In Idaho Falls, the international chefs visited a fresh packing shed and dehydrated potato processing facility. The group also received intensive training on dehydrated potatoes at Miles Willard Technologies. They were amazed by the scale, sophistication and quality of U.S. potatoes and products. Before even getting into the culinary portion of the training, the chefs were already discussing ways to incorporate U.S. potatoes in their menus back home.
The RTM group next traveled to Boise where they met with Lamb Weston, the Idaho Potato Commission and the J.R. Simplot Company. They were impressed with the different frozen potato products and the wide variety of applications they can be used in. Comments made by the participants included: “I will never think of potatoes the same again,” “I can’t wait to get home to share what I have learned” and “These ideas are exactly what I need to set our restaurant apart.”
The 21 international corporate and R&D chefs put their newly acquired U.S. potato knowledge to use in Portland. Thanks to the assistance of the Oregon Potato Commission the group had a two-day cooking workshop at the Le Cordon Bleu Culinary Institute. The training began with cutting edge culinary demonstrations with dehydrated, frozen and fresh potatoes followed by two opportunities to prepare dishes with U.S. potatoes and products. The second day included training by a lead instructor on classical potato preparations and dishes. The international chefs really appreciated seeing a top level chef demonstrate these simple yet very difficult French potato dishes.
The culmination of the training was a black box challenge featuring all potato types and varieties and the secret ingredients of artichokes, leeks, summer squash, lemons, oranges, apples, shrimp and scallops. The chefs were divided into five teams made up of a mix of countries and the blending of cultures and cooking styles resulted in five amazing potato dishes. These ranged from potato ceviche to potato crepes wrapped around the vegetables and topped with a shrimp to the winner, a vertical potato salad that included four varieties of fresh potatoes, five types of frozen cuts and was topped with a dressing made with dehydrated potatoes.

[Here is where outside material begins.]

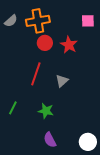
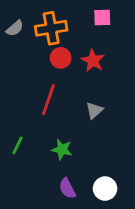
pink square: (88, 21) -> (102, 18), moved
gray triangle: (62, 81) -> (94, 110), moved
white circle: (88, 142) -> (105, 189), moved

Most of the group then traveled to Chicago for the National Restaurant Association show. This is an amazing event and the chefs were very appreciative of this extra opportunity to learn more about U.S. food products, including potatoes, which they can feature in their restaurants plus all of the other aspects of the restaurant business.

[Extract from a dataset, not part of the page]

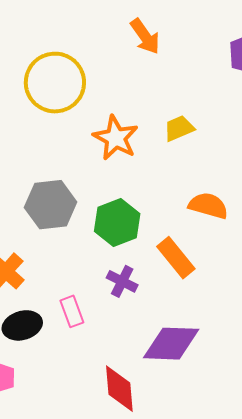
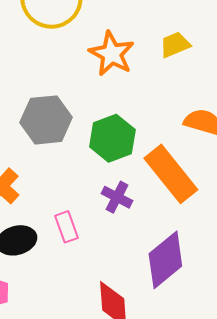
orange rectangle: (176, 258) -> (171, 174), size x1.4
purple diamond: (171, 344) -> (165, 260), turned -42

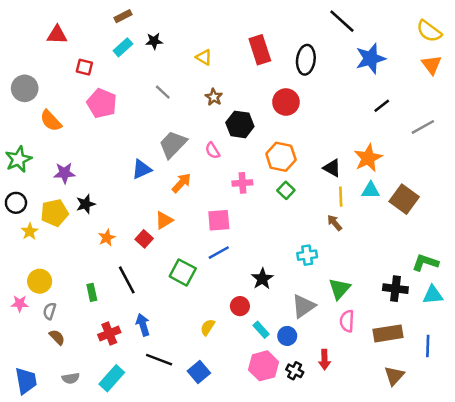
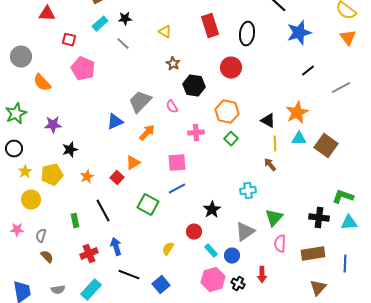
gray line: (163, 92) -> (123, 44), moved
yellow pentagon: (55, 213) -> (52, 175), moved
yellow circle: (40, 281) -> (31, 200), moved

All of the chefs expressed sincere gratitude to participate in this “experience of a lifetime” and all felt that how they viewed and thought about potatoes had completely changed. There was complete consensus that they could apply what they had learned in their restaurants and that they would be launching new potato dishes on their menus very soon.

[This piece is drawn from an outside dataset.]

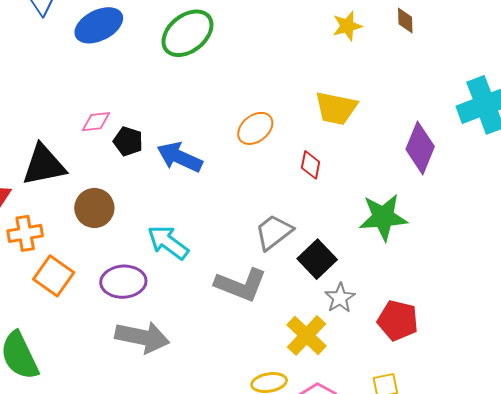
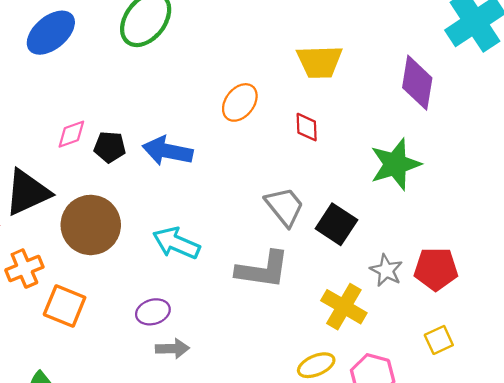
brown circle: (94, 208) -> (91, 225), size x1.4
gray trapezoid: (274, 232) -> (285, 207), turned 102
purple ellipse: (123, 282) -> (153, 312), moved, size x0.7
gray star: (340, 298) -> (386, 270), moved
gray arrow: (142, 337) -> (172, 349), size x0.6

The purposes of the 2016 International Chef RTM were successfully achieved. The participants gained a new perspective and appreciation for the value, variety and quality of U.S. dehydrated, fresh and frozen potato products. Potatoes USA would like to especially recognize the Idaho Potato Commission, the Oregon Potato Commission, the Washington State Potato Commission and all the growers from Idaho, Oregon and Washington who helped host this year’s event. They all provided valuable time, talent, and expertise in welcoming these international guests during the busy growing season.
About Potatoes USA
Potatoes USA is the marketing organization for the 2,500 commercial potato growers operating in the United States. We promote five main potato products: fresh table-stock potatoes, fresh chipping potatoes, seed potatoes, frozen potato products and dehydrated potato products. The National Potato Promotion Board, dba Potatoes USA, was established in 1971 by a group of potato growers to promote the benefits of eating potatoes. Today, as the largest vegetable commodity board, Potatoes USA is proud to be recognized as an innovator in the produce industry. For more information on Potatoes USA’s mission to “Strengthen Demand for U.S. Potatoes” by creating positive change in the industry through innovative and inspiring approaches, please visit PotatoesUSA.com. In an effort to enhance diversity of the Board, USDA encourages women, younger growers, minorities, and people with disabilities to seek positions on the board.